In the several embodiments provided by the present application, it should be understood that the disclosed apparatus and method may be implemented in other manners. For example, the above-described apparatus embodiments are merely illustrative, and for example, the above-described division of units is merely a logical function division, and there may be another division manner in actual implementation, for example, a plurality of units or components may be combined or may be integrated into another system, or some features may be omitted, or not performed. The coupling or direct coupling or communication connection shown or discussed with each other may be through some interface, device or unit indirect coupling or communication connection, which may be in electrical, mechanical or other form.
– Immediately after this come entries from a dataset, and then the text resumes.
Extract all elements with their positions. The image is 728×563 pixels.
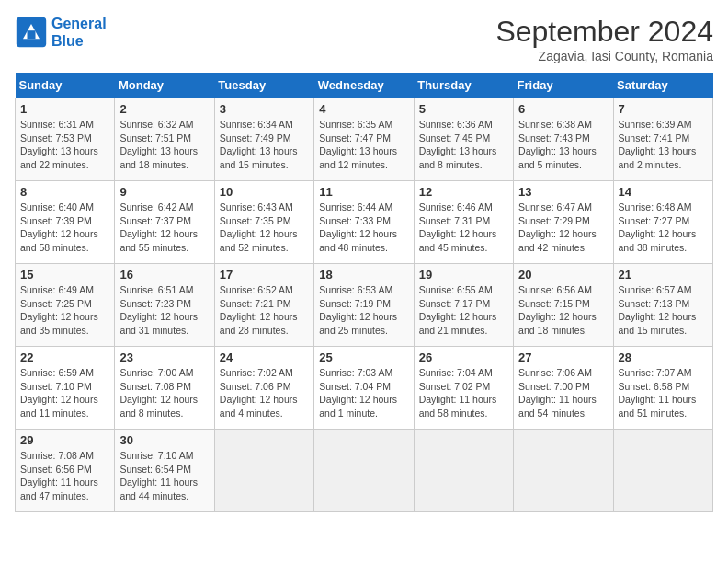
day-info: Sunrise: 7:06 AMSunset: 7:00 PMDaylight:… <box>518 366 608 420</box>
calendar-cell: 23Sunrise: 7:00 AMSunset: 7:08 PMDayligh… <box>115 347 214 430</box>
day-info: Sunrise: 6:57 AMSunset: 7:13 PMDaylight:… <box>619 283 708 338</box>
calendar-cell: 8Sunrise: 6:40 AMSunset: 7:39 PMDaylight… <box>16 181 115 264</box>
day-info: Sunrise: 6:55 AMSunset: 7:17 PMDaylight:… <box>419 283 508 338</box>
weekday-header-tuesday: Tuesday <box>214 73 313 98</box>
day-number: 10 <box>220 185 309 199</box>
calendar-cell: 2Sunrise: 6:32 AMSunset: 7:51 PMDaylight… <box>115 98 214 181</box>
day-info: Sunrise: 6:44 AMSunset: 7:33 PMDaylight:… <box>319 201 408 255</box>
day-number: 6 <box>518 102 608 116</box>
day-number: 2 <box>119 102 209 116</box>
calendar-cell: 27Sunrise: 7:06 AMSunset: 7:00 PMDayligh… <box>514 347 613 430</box>
calendar-cell: 13Sunrise: 6:47 AMSunset: 7:29 PMDayligh… <box>514 181 613 264</box>
day-info: Sunrise: 6:52 AMSunset: 7:21 PMDaylight:… <box>220 283 309 338</box>
weekday-header-friday: Friday <box>514 73 613 98</box>
calendar-cell: 17Sunrise: 6:52 AMSunset: 7:21 PMDayligh… <box>214 264 313 347</box>
day-info: Sunrise: 6:35 AMSunset: 7:47 PMDaylight:… <box>319 118 408 172</box>
calendar-cell <box>214 430 313 512</box>
logo: General Blue <box>15 15 107 50</box>
day-number: 11 <box>319 185 408 199</box>
weekday-header-sunday: Sunday <box>16 73 115 98</box>
calendar-cell <box>314 430 414 512</box>
calendar-cell: 11Sunrise: 6:44 AMSunset: 7:33 PMDayligh… <box>314 181 414 264</box>
day-number: 16 <box>119 268 209 282</box>
weekday-header-wednesday: Wednesday <box>314 73 414 98</box>
day-info: Sunrise: 6:40 AMSunset: 7:39 PMDaylight:… <box>20 201 109 255</box>
day-number: 14 <box>619 185 708 199</box>
day-info: Sunrise: 6:56 AMSunset: 7:15 PMDaylight:… <box>518 283 608 338</box>
day-info: Sunrise: 6:47 AMSunset: 7:29 PMDaylight:… <box>518 201 608 255</box>
calendar-cell: 18Sunrise: 6:53 AMSunset: 7:19 PMDayligh… <box>314 264 414 347</box>
day-number: 21 <box>619 268 708 282</box>
day-info: Sunrise: 6:51 AMSunset: 7:23 PMDaylight:… <box>119 283 209 338</box>
day-info: Sunrise: 6:31 AMSunset: 7:53 PMDaylight:… <box>20 118 109 172</box>
day-info: Sunrise: 7:08 AMSunset: 6:56 PMDaylight:… <box>20 449 109 503</box>
calendar-cell: 7Sunrise: 6:39 AMSunset: 7:41 PMDaylight… <box>613 98 712 181</box>
weekday-header-saturday: Saturday <box>613 73 712 98</box>
day-number: 5 <box>419 102 508 116</box>
calendar-cell: 10Sunrise: 6:43 AMSunset: 7:35 PMDayligh… <box>214 181 313 264</box>
day-info: Sunrise: 7:04 AMSunset: 7:02 PMDaylight:… <box>419 366 508 420</box>
day-info: Sunrise: 7:03 AMSunset: 7:04 PMDaylight:… <box>319 366 408 420</box>
calendar-cell: 20Sunrise: 6:56 AMSunset: 7:15 PMDayligh… <box>514 264 613 347</box>
day-number: 15 <box>20 268 109 282</box>
day-number: 23 <box>119 350 209 364</box>
day-info: Sunrise: 6:38 AMSunset: 7:43 PMDaylight:… <box>518 118 608 172</box>
day-number: 29 <box>20 433 109 447</box>
day-info: Sunrise: 6:34 AMSunset: 7:49 PMDaylight:… <box>220 118 309 172</box>
calendar-cell: 19Sunrise: 6:55 AMSunset: 7:17 PMDayligh… <box>414 264 513 347</box>
day-info: Sunrise: 7:07 AMSunset: 6:58 PMDaylight:… <box>619 366 708 420</box>
svg-rect-2 <box>28 30 36 39</box>
calendar-cell: 28Sunrise: 7:07 AMSunset: 6:58 PMDayligh… <box>613 347 712 430</box>
calendar-cell: 21Sunrise: 6:57 AMSunset: 7:13 PMDayligh… <box>613 264 712 347</box>
day-info: Sunrise: 6:42 AMSunset: 7:37 PMDaylight:… <box>119 201 209 255</box>
day-number: 12 <box>419 185 508 199</box>
day-number: 19 <box>419 268 508 282</box>
day-info: Sunrise: 7:02 AMSunset: 7:06 PMDaylight:… <box>220 366 309 420</box>
day-number: 24 <box>220 350 309 364</box>
day-number: 22 <box>20 350 109 364</box>
day-number: 17 <box>220 268 309 282</box>
day-number: 8 <box>20 185 109 199</box>
calendar-cell: 1Sunrise: 6:31 AMSunset: 7:53 PMDaylight… <box>16 98 115 181</box>
weekday-header-thursday: Thursday <box>414 73 513 98</box>
day-number: 1 <box>20 102 109 116</box>
day-number: 4 <box>319 102 408 116</box>
calendar-cell: 22Sunrise: 6:59 AMSunset: 7:10 PMDayligh… <box>16 347 115 430</box>
calendar-cell: 24Sunrise: 7:02 AMSunset: 7:06 PMDayligh… <box>214 347 313 430</box>
calendar-cell: 5Sunrise: 6:36 AMSunset: 7:45 PMDaylight… <box>414 98 513 181</box>
calendar-cell: 16Sunrise: 6:51 AMSunset: 7:23 PMDayligh… <box>115 264 214 347</box>
logo-text: General Blue <box>51 15 107 50</box>
day-number: 25 <box>319 350 408 364</box>
day-info: Sunrise: 6:32 AMSunset: 7:51 PMDaylight:… <box>119 118 209 172</box>
day-number: 26 <box>419 350 508 364</box>
calendar-cell <box>613 430 712 512</box>
day-number: 13 <box>518 185 608 199</box>
title-block: September 2024 Zagavia, Iasi County, Rom… <box>495 15 713 63</box>
calendar-cell: 30Sunrise: 7:10 AMSunset: 6:54 PMDayligh… <box>115 430 214 512</box>
day-info: Sunrise: 6:46 AMSunset: 7:31 PMDaylight:… <box>419 201 508 255</box>
calendar-cell <box>414 430 513 512</box>
day-info: Sunrise: 6:53 AMSunset: 7:19 PMDaylight:… <box>319 283 408 338</box>
day-number: 7 <box>619 102 708 116</box>
logo-icon <box>15 16 48 49</box>
day-number: 27 <box>518 350 608 364</box>
day-info: Sunrise: 6:59 AMSunset: 7:10 PMDaylight:… <box>20 366 109 420</box>
location-subtitle: Zagavia, Iasi County, Romania <box>495 49 713 63</box>
day-number: 30 <box>119 433 209 447</box>
day-number: 18 <box>319 268 408 282</box>
calendar-cell: 6Sunrise: 6:38 AMSunset: 7:43 PMDaylight… <box>514 98 613 181</box>
day-info: Sunrise: 6:39 AMSunset: 7:41 PMDaylight:… <box>619 118 708 172</box>
calendar-cell: 14Sunrise: 6:48 AMSunset: 7:27 PMDayligh… <box>613 181 712 264</box>
calendar-cell: 12Sunrise: 6:46 AMSunset: 7:31 PMDayligh… <box>414 181 513 264</box>
day-number: 28 <box>619 350 708 364</box>
calendar-cell: 4Sunrise: 6:35 AMSunset: 7:47 PMDaylight… <box>314 98 414 181</box>
calendar-cell: 15Sunrise: 6:49 AMSunset: 7:25 PMDayligh… <box>16 264 115 347</box>
day-number: 9 <box>119 185 209 199</box>
calendar-cell: 3Sunrise: 6:34 AMSunset: 7:49 PMDaylight… <box>214 98 313 181</box>
calendar-cell: 26Sunrise: 7:04 AMSunset: 7:02 PMDayligh… <box>414 347 513 430</box>
day-info: Sunrise: 6:36 AMSunset: 7:45 PMDaylight:… <box>419 118 508 172</box>
calendar-cell <box>514 430 613 512</box>
page-header: General Blue September 2024 Zagavia, Ias… <box>15 15 713 63</box>
calendar-cell: 9Sunrise: 6:42 AMSunset: 7:37 PMDaylight… <box>115 181 214 264</box>
weekday-header-monday: Monday <box>115 73 214 98</box>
The units described above as separate components may or may not be physically separate, and components shown as units may or may not be physical units, may be located in one place, or may be distributed over a plurality of network units. Some or all of the units may be selected according to actual needs to achieve the purpose of the solution of this embodiment.
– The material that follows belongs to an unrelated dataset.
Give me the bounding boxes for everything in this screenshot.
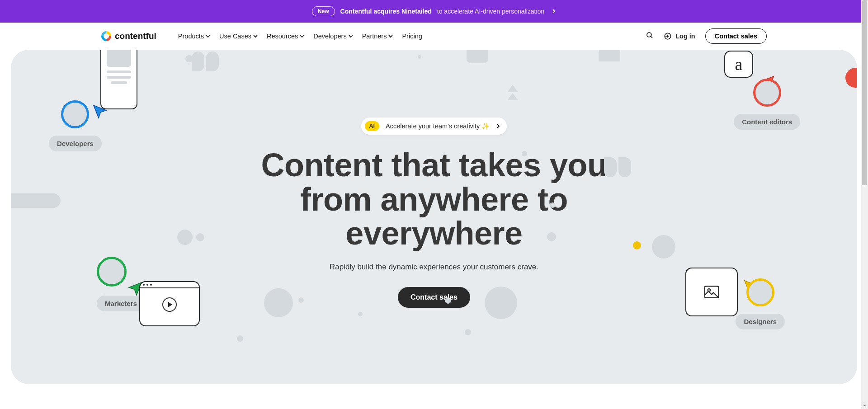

In addition, each functional unit in the embodiments of the present application may be integrated in one processing unit, or each unit may exist alone physically, or two or more units may be integrated in one unit. The integrated units may be implemented in hardware or in software functional units.
The integrated units, if implemented in the form of software functional units and sold or used as stand-alone products, may be stored in a computer readable storage medium. Based on such understanding, the technical solution of the present application may be embodied in essence or a part contributing to the prior art or all or part of the technical solution in the form of a software product stored in a storage medium, including multiple instructions to cause a computer device (which may be a personal computer, a server, or a network device, etc.) to perform all or part of the steps of the method of the various embodiments of the present application. The storage medium includes various media capable of storing programs, such as a U disk, a removable hard disk, a Read-Only Memory (ROM), a random access Memory (Random Access Memory RAM), a magnetic disk, or an optical disk.
The preferred embodiments of the present application have been described above with reference to the accompanying drawings, and are not thereby limiting the scope of the claims of the embodiments of the present application. Any modifications, equivalent substitutions and improvements made by those skilled in the art without departing from the scope and spirit of the embodiments of the present application shall fall within the scope of the claims of the embodiments of the present application.